A phase I trial, published in the Journal of Infection, included 49 healthy volunteers aged between 18 and 50 who had the vaccine in Cambridge and Southampton.
It was administered as DNA vaccine through a micro fluid jet.
This is a needle-free method that uses a high-pressure, hair-thin stream of liquid to push vaccine blueprints directly into skin cells.
Researchers found the jab is safe and that it triggered an immune response to not only SARS-CoV-2 and SARS, but to related bat viruses that could potentially jump from animals to humans.
A previous study in animals also found the jab sparked a strong immune response against a range of coronaviruses.
A phase II trial is expected to include "upwards of 200 or more people", Prof Heeney said.
He is hopeful that the technology can be a "game changer" that makes vaccines "far better, broader, and give more robust protection".
It could provide broad protection from thousands of variants of viruses, such as ebola.
Prof Heeney told the UK's Press Association that during his career he has travelled during outbreaks, and the one that "really left a mark" was the West African Ebola epidemic, which lasted from 2013 to 2016.
There is currently another epidemic of ebola happening in the Democratic Republic of the Congo (DRC) and Uganda, caused by bundibugyo virus.
"There's a lot of viruses out there, and once we know them, we start chasing them, but we have to change that paradigm," he said.
"And that's what this is about, it's about making vaccines that not just protect us from today's viruses, but the ones that haven't yet happened.
"A great example of that is what's going on now in the DRC. Again, yet another Ebola virus, but it's not the same one, it's from the same family. Deja vu.
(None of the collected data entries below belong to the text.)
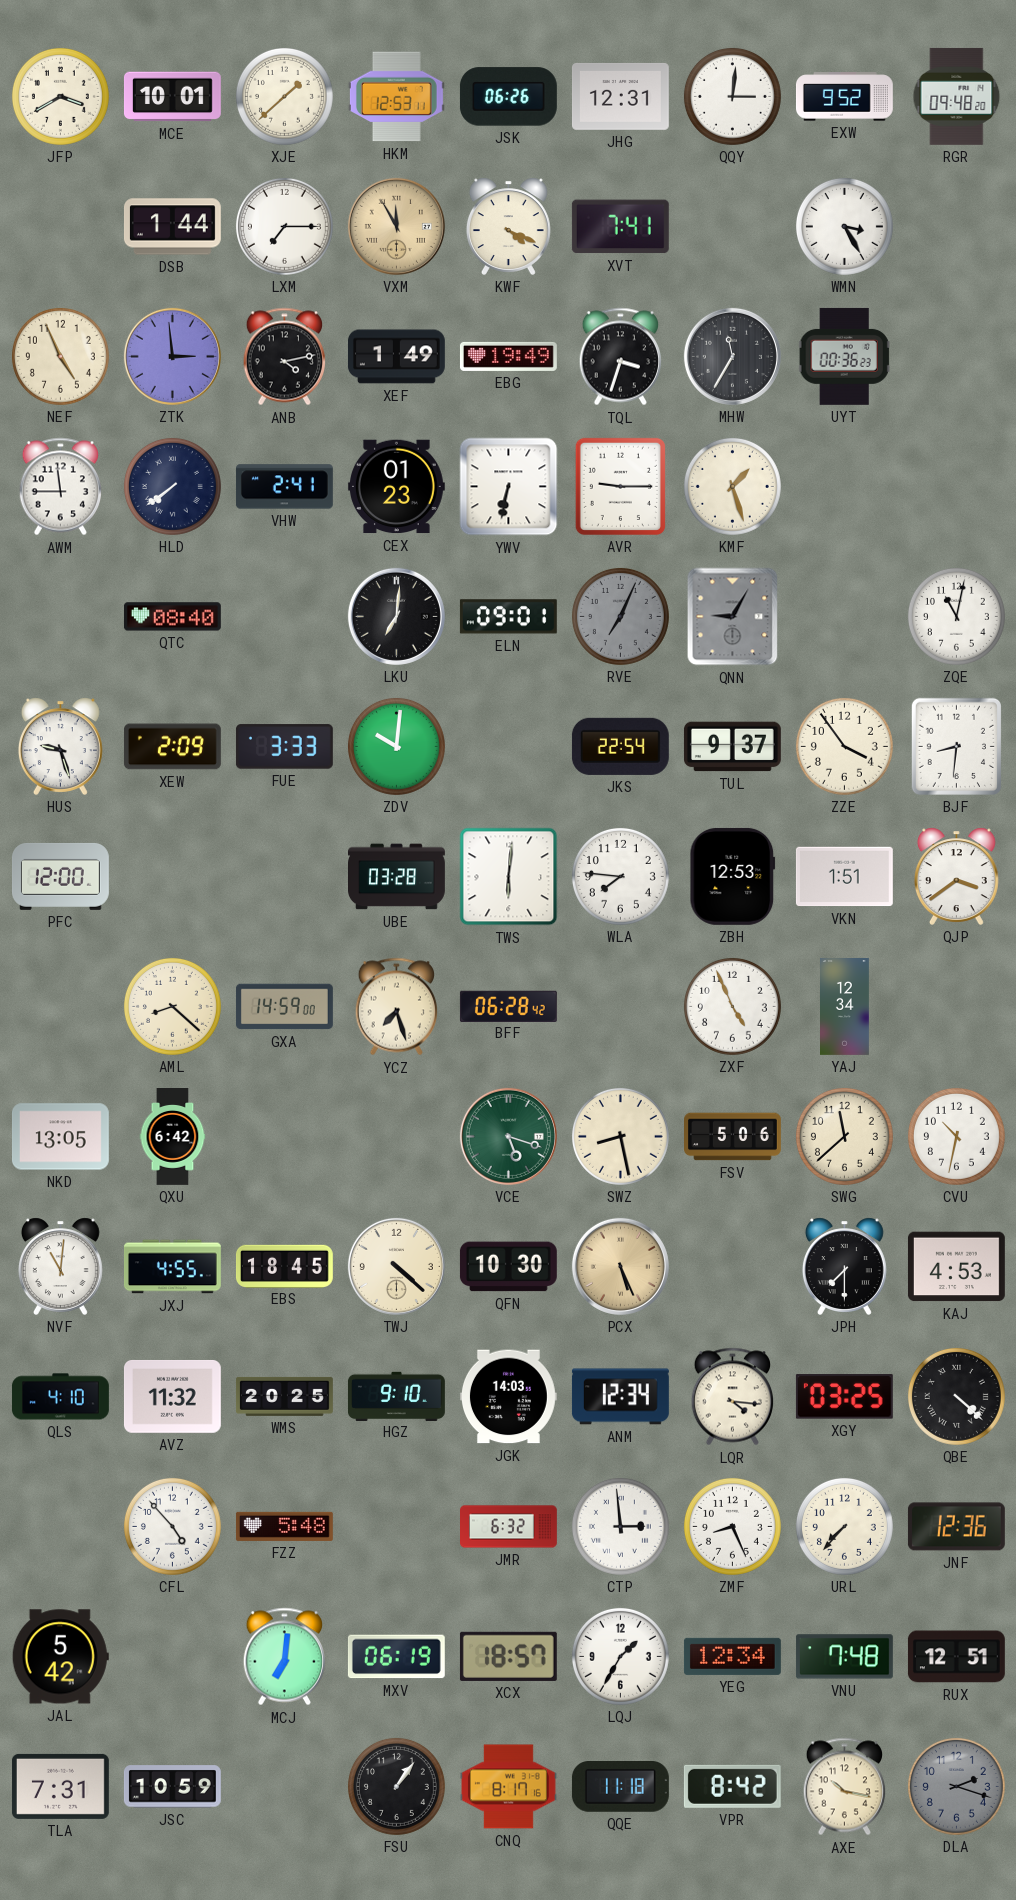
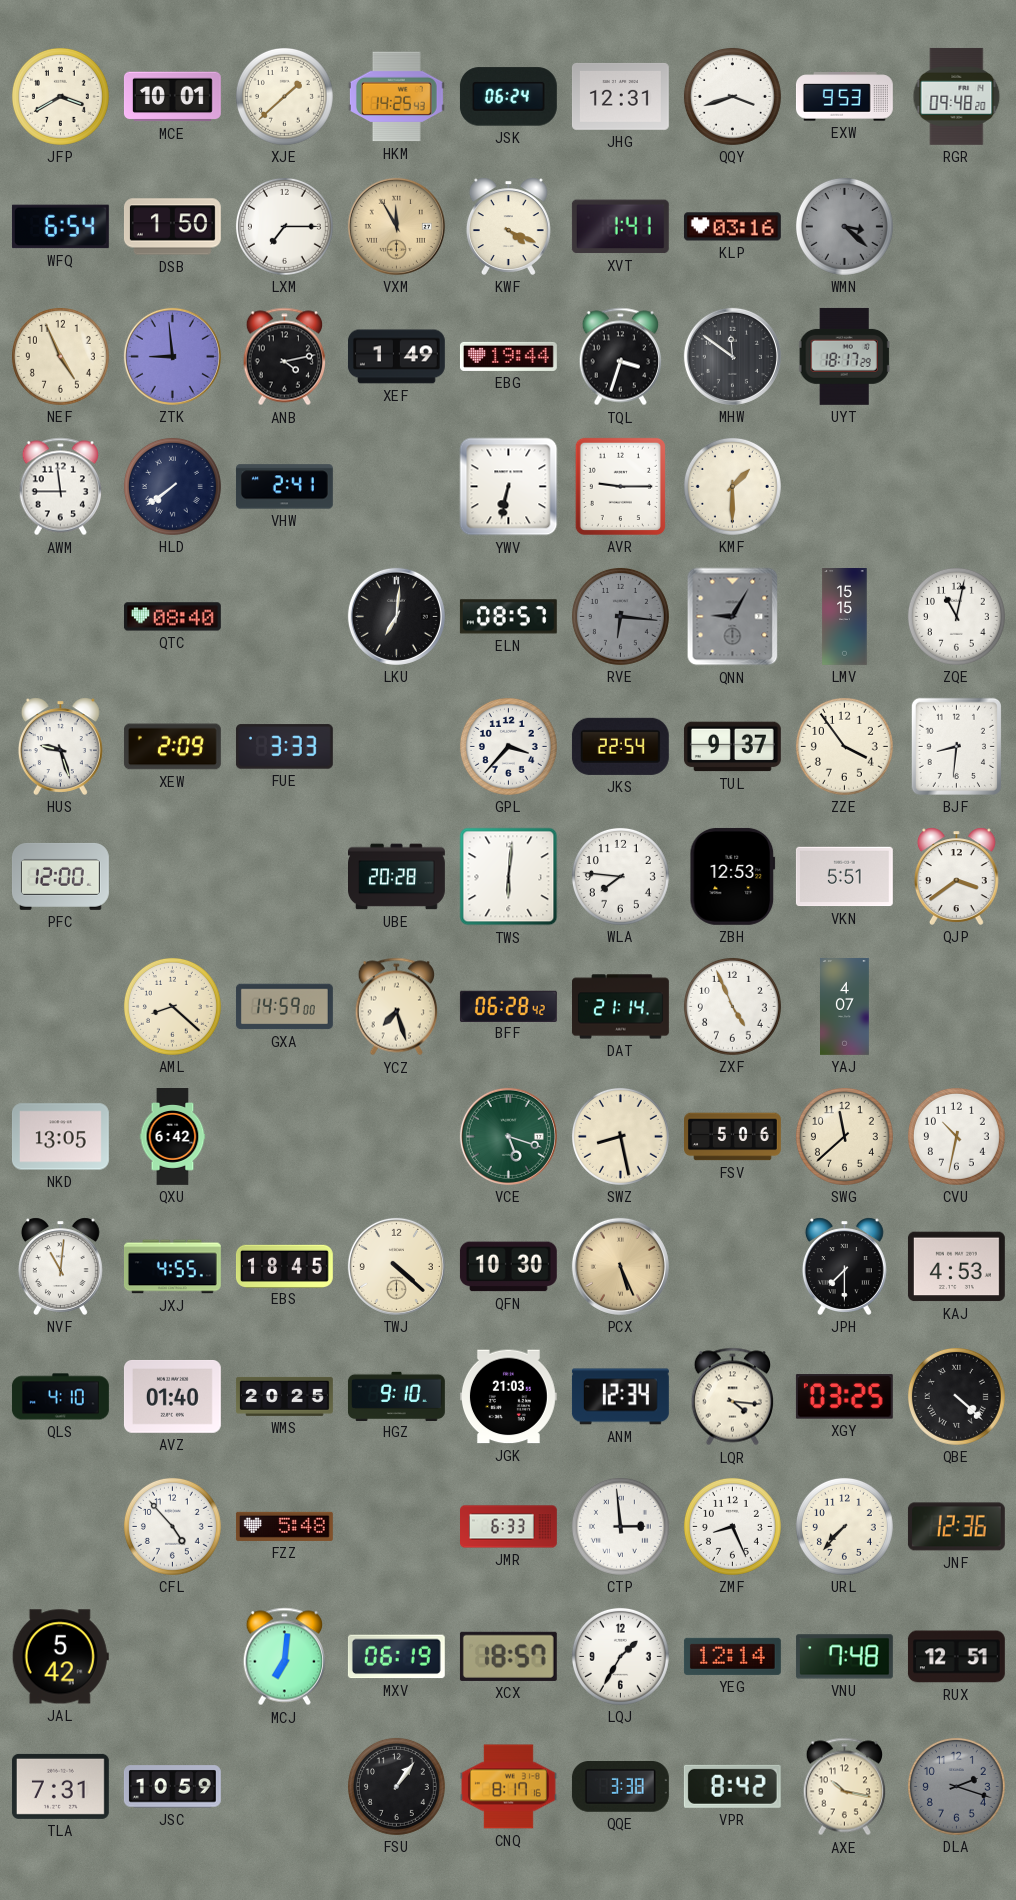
HKM: 12:53 -> 14:25
JSK: 06:26 -> 06:24
QQY: 3:01 -> 3:42
EXW: 9:52 -> 9:53
WFQ: none -> 6:54
DSB: 1:44 -> 1:50
XVT: 7:41 -> 1:41
KLP: none -> 03:16
WMN: 3:25 -> 3:22
WMN dial: white -> grey
ZTK: 2:59 -> 8:59
EBG: 19:49 -> 19:44
MHW: 11:35 -> 11:51
UYT: 00:36 -> 18:17
CEX: 01:23 -> none
KMF: 1:27 -> 1:30
ELN: 09:01 -> 08:57
RVE: 7:04 -> 6:16
LMV: none -> 15:15
ZDV: 10:01 -> none
GPL: none -> 3:37
UBE: 03:28 -> 20:28
VKN: 1:51 -> 5:51
DAT: none -> 21:14
YAJ: 12:34 -> 4:07
AVZ: 11:32 -> 01:40
JGK: 14:03 -> 21:03
JMR: 6:32 -> 6:33
YEG: 12:34 -> 12:14
QQE: 11:18 -> 3:38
We're behind the curve, and these viruses belong to the same family.
"So, what we're trying to do is to make a vaccine that will protect against all those different viruses in a family, and it's a big paradigm change."
The team is also looking to advance on a vaccine for bird flu, which Prof Heeney described as a "big global threat".
He said: "This is because this bird flu virus is all around the world, on most continents, not only impacting birds, but also mammals and humans, and it's even in the food chain in America, in milk.
"So it's quite a worry, but there's different clades, or types of families, and there's particular ones in south-east Asia that are very different, but that have killed people in double digits.
"So it's about making sure that our technology can get whatever is going to pop up and protect us, and to get ahead of that curve, instead of chasing it."
Prof Saul Faust, of the University of Southampton and the trial's chief investigator, said: "Viruses like influenza, coronaviruses and the ebola group are evolving continuously and by the time vaccines are rolled out, they may be poorly matched – the current 'reactive' vaccine system struggles to keep pace.
"This new class of universal vaccines are future-proofed.
"They not only protect against many variants simultaneously, but potentially against related viruses that haven't yet emerged and spilt over to humans.
"If we can develop and clinically advance this new class of vaccines before a virus outbreak begins, millions of lives could be saved, lockdowns avoided and the economy preserved."
Prof Marian Knight, scientific director for National Institute for Health and Care Research (NIHR) Infrastructure, said: "The remarkable success of this AI-designed 'super-antigen' trial marks a pivotal leap forward in our ability to deliver broad, lasting viral protection."